_Work task_. From the line that holds "Profesional del alquiler" to the last line of the data, copy everything exactly; leave out all the rest.

_Extracted entries_.

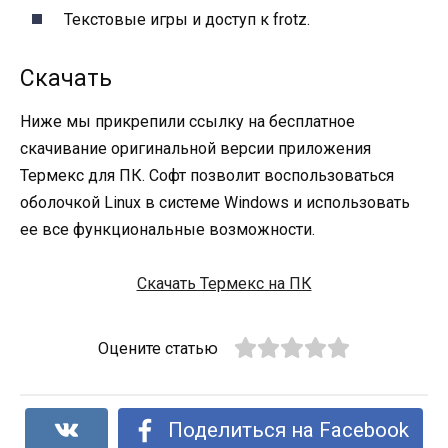
Текстовые игры и доступ к frotz.
Скачать
Ниже мы прикрепили ссылку на бесплатное
скачивание оригинальной версии приложения
Термекс для ПК. Софт позволит воспользоваться
оболочкой Linux в системе Windows и использовать
ее все функциональные возможности.
Скачать Термекс на ПК
Оцените статью
Поделиться на Facebook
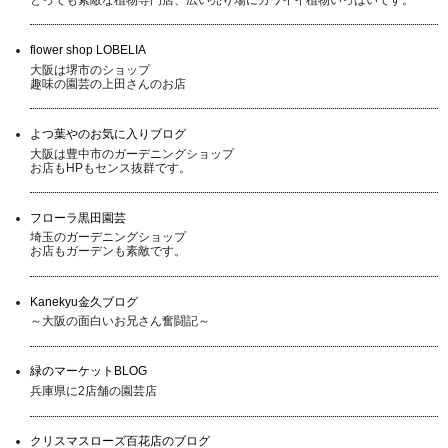
flower shop LOBELIA
大阪は堺市のショップ
趣味の園芸の上田さんのお店
よつ葉やのお気に入りブログ
大阪は豊中市のガーデニングショップ
お店もHPもセンス抜群です。
フローラ黒田園芸
埼玉のガーデニングショップ
お店もガーデンも素敵です。
Kanekyu金久ブログ
～大阪の面白いお兄さん奮闘記～
緑のマーケットBLOG
兵庫県に2店舗の園芸店
クリスマスローズ百花店のブログ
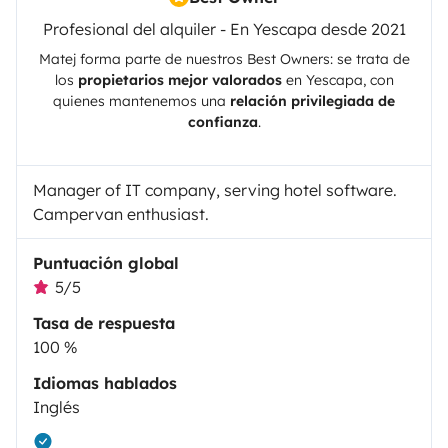
Profesional del alquiler - En Yescapa desde 2021
Matej
forma parte de nuestros Best Owners: se trata de
los
propietarios mejor valorados
en
Yescapa
, con
quienes mantenemos una
relación privilegiada de
confianza
.
Manager of IT company, serving hotel software.
Campervan enthusiast.
Puntuación global
5/5
Tasa de respuesta
100 %
Idiomas hablados
Inglés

_Solution for this problem_.
Profesional del alquiler - En Yescapa desde 2021
Matej
forma parte de nuestros Best Owners: se trata de
los
propietarios mejor valorados
en
Yescapa
, con
quienes mantenemos una
relación privilegiada de
confianza
.
Manager of IT company, serving hotel software.
Campervan enthusiast.
Puntuación global
5/5
Tasa de respuesta
100 %
Idiomas hablados
Inglés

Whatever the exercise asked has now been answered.